Cgil Padova e Filctem Cgil Padova: “Ancora un incidente sul lavoro nella nostra provincia. Siamo nel 2022 ma la sicurezza nel lavoro resta un miraggio. Troppo presto per fare delle congetture su quanto avvenuto ma, in generale, gli incidenti sul lavoro avvengono per tre cause: imperizia, precarietà o cattiva organizzazione del lavoro”.

 “Innanzitutto ci stringiamo all’operaio ferito, ai suoi familiari, amici e affetti e restiamo in attesa di avere un quadro più dettagliato delle sue condizioni cliniche. La sua salute è la cosa più importante”. Sono cauti Dario Verdicchio, Segretario Confederale della Cgil di Padova e Luca Rainato Segretario Generale della Filctem Cgil Padova, nel commentare l’incidente successo stamane presso lo stabilimento della Claire spa, ditta specializzata nella produzione di cosmetici, che ha provocato delle gravi ustioni nel corpo di un giovane operaio di 25 anni, successivamente ricoverato presso l’ospedale di Schiavonia.

“Accanto a questo – proseguono i due sindacalisti – sarà necessario attendere l’esito delle indagini di inquirenti e Spisal per capire le cause della forte esplosione che ha causato questo ennesimo incidente sul lavoro nella nostra provincia. Allo stato attuale è quindi troppo presto per fare delle dichiarazioni definitive su quanto avvenuto”.
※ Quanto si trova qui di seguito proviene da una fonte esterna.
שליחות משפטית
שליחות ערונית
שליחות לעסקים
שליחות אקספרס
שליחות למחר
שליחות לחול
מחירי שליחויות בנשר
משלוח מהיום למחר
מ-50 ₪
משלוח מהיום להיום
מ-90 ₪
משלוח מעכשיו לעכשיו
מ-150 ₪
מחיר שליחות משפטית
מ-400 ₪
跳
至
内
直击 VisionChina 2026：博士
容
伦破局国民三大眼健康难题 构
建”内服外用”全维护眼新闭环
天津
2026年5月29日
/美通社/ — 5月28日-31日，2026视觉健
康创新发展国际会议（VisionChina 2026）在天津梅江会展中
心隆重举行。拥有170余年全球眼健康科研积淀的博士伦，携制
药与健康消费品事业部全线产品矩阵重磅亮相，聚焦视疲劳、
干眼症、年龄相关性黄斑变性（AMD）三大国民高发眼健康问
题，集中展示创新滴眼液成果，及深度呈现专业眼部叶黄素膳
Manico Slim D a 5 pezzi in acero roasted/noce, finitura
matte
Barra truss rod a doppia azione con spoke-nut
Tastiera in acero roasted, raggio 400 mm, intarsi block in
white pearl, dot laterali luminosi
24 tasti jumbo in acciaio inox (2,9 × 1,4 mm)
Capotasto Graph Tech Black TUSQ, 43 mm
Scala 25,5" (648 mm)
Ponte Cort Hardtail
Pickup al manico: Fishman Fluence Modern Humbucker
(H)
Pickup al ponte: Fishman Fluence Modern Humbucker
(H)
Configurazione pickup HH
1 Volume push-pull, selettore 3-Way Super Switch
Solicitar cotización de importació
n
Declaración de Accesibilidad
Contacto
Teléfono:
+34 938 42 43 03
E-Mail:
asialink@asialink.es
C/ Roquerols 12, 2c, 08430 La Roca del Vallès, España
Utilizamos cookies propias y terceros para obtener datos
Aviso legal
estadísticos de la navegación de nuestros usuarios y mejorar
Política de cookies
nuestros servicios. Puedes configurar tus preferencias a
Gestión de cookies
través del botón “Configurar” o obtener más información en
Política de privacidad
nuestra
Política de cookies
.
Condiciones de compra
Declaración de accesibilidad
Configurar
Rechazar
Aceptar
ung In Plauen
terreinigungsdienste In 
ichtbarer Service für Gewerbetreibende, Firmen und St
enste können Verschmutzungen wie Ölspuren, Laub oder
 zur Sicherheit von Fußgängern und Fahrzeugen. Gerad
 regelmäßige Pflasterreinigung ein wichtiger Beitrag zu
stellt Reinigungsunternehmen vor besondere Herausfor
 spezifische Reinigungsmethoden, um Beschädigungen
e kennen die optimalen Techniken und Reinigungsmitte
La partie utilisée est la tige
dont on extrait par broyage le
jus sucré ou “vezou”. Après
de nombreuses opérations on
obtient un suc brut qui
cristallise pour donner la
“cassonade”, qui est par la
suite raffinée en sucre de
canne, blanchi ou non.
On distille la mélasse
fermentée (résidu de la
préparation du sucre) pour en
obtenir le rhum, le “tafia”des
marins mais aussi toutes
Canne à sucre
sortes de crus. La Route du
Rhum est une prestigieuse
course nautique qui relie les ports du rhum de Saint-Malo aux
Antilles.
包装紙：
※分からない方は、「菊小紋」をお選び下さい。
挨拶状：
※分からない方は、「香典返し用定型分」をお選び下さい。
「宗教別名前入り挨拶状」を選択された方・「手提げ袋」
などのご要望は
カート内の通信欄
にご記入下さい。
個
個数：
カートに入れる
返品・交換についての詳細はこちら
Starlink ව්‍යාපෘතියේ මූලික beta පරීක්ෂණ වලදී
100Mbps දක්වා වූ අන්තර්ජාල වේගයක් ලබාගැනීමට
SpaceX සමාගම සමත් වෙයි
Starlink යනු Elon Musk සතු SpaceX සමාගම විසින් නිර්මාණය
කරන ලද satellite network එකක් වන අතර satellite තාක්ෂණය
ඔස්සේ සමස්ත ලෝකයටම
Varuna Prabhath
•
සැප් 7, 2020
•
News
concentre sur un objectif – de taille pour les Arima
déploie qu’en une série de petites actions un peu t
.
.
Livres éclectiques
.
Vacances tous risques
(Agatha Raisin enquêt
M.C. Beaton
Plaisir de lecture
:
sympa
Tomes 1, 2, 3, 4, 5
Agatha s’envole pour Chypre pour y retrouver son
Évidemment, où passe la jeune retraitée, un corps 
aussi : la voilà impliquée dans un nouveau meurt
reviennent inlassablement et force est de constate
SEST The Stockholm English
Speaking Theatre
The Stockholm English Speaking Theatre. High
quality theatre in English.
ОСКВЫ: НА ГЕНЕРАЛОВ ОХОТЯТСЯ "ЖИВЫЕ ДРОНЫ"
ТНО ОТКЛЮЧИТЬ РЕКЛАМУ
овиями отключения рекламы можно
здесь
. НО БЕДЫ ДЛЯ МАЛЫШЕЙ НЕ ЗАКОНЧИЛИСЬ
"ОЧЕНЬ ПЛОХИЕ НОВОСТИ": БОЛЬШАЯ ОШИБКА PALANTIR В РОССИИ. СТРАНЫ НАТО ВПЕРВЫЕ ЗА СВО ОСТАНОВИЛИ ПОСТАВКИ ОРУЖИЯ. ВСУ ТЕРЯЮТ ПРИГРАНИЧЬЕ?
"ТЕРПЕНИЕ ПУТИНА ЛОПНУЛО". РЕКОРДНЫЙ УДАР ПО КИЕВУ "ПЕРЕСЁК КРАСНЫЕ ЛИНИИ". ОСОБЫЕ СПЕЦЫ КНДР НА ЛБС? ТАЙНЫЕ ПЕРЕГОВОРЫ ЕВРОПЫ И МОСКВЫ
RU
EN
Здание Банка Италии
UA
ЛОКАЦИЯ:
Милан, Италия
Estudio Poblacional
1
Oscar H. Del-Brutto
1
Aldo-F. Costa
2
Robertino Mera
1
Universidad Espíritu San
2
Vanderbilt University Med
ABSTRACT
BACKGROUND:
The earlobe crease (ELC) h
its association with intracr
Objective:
“È vero – dicono però Dario Verdicchio e Luca Rainato – che ogni incidente sul lavoro ha una storia a sé, ma in generale, solitamente, avvengono per tre cause: la prima è l’imperizia, che può essere del dipendente o dello stesso datore di lavoro. Imperizia quindi che chiama in causa la formazione sulla sicurezza, alle volte perché proprio non si fa o vi si dà scarsa attenzione. Peraltro, alcune delle recenti modifiche al Testo Unico sulla Sicurezza prevedono finalmente la formazione obbligatoria sulla materia anche per il datore di lavoro, affinché il previsto Documento di Valutazione dei Rischi non costituisca un mero adempimento burocratico ma possa essere redatto con puntualità e sistematicamente aggiornato. Altra causa degli incidenti è relativa alle condizioni contrattuali dei lavoratori perché spessissimo la parola “precarietà” si è rivelata strettamente connessa con la parola “sicurezza” o meglio la sua assenza, visto che spesso viene intesa solo come un costo da tagliare dove è possibile. E infine, altro fattore che incide moltissimo sulla frequenza degli incidenti è la stessa organizzazione del lavoro laddove, per esempio, questa prevede carichi e turni lavorativi in grado di incidere pesantemente sui riflessi e sulle condizioni psicofisiche del lavoratore. E questo avviene perché la priorità viene assegnata al profitto e non alla salute o all’incolumità della persona”.